# [YOUR INSTRUCTIONS]
Take the data below and extract the lines from the one with "For every named" to the one with "35 (158, 427)", inclusive, exactly as written.

(DATA RECORDS)

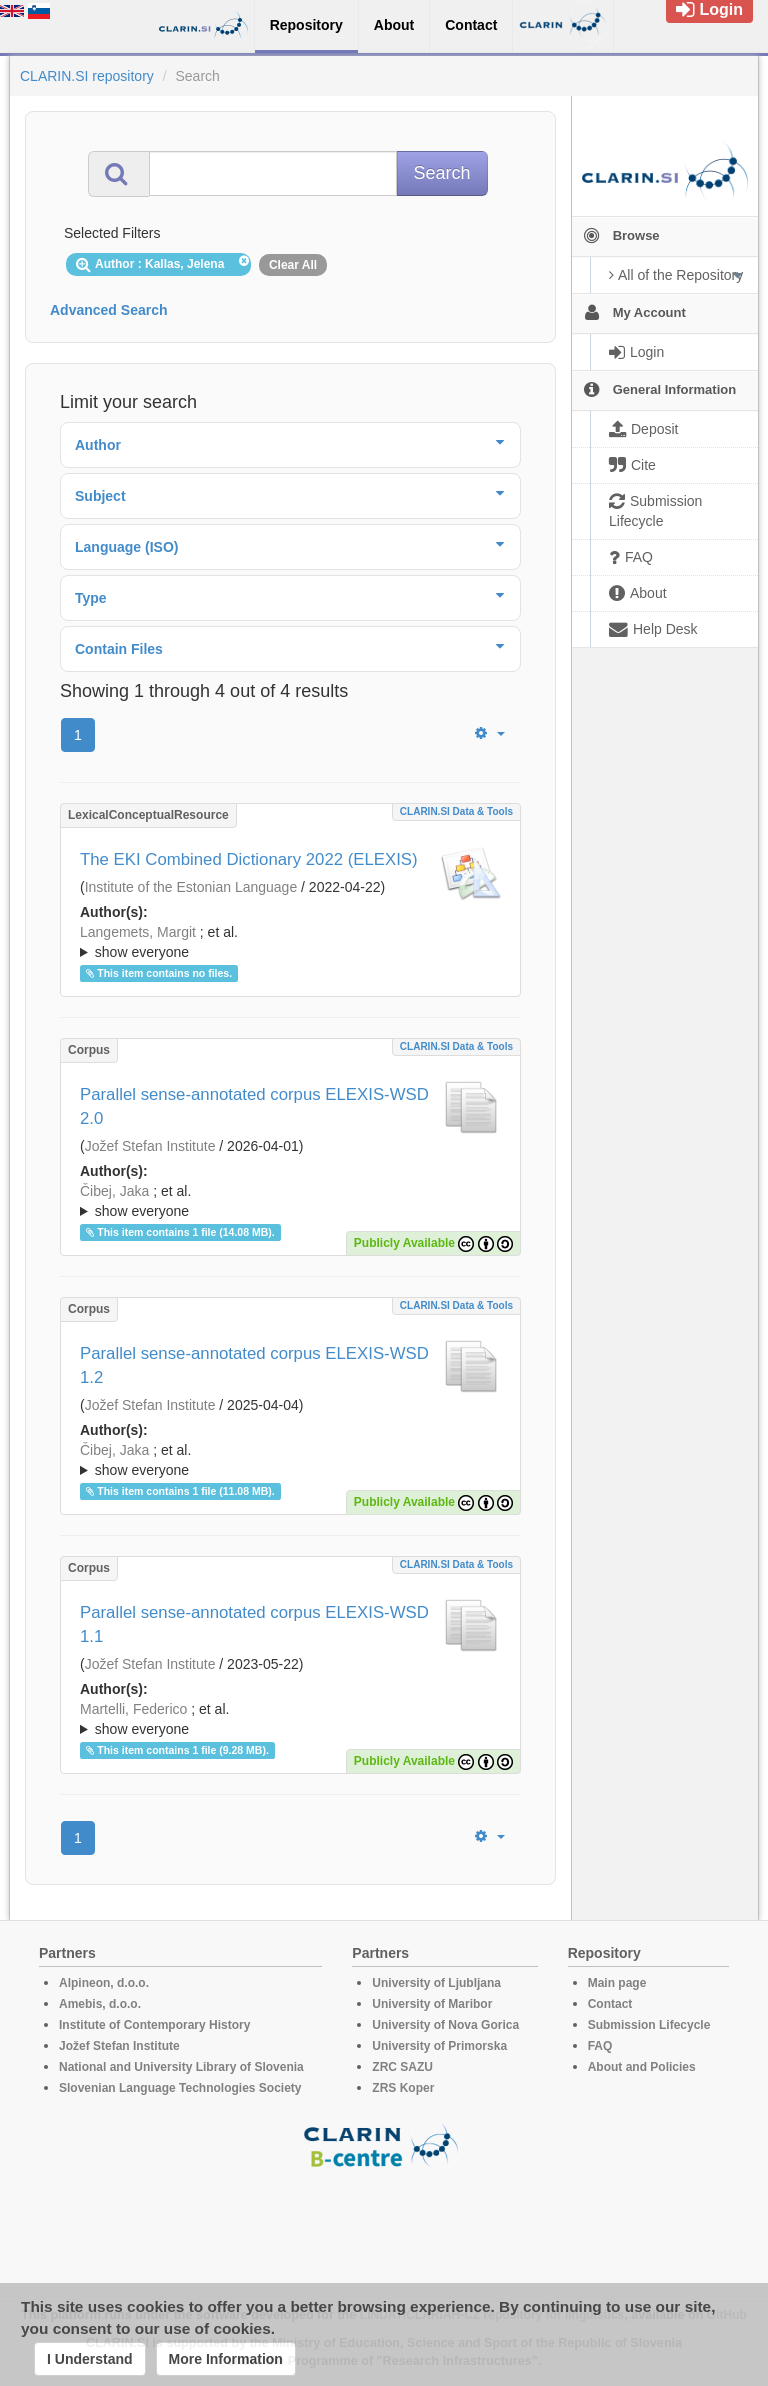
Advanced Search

(End DATA RECORDS)
(DATA RECORDS)

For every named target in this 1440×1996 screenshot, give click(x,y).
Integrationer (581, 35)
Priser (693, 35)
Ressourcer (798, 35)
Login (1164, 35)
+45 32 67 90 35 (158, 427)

(End DATA RECORDS)

# [RESULT OF THIS TASK]
For every named target in this 1440×1996 screenshot, give click(x,y).
Integrationer (581, 35)
Priser (693, 35)
Ressourcer (798, 35)
Login (1164, 35)
+45 32 67 90 35 (158, 427)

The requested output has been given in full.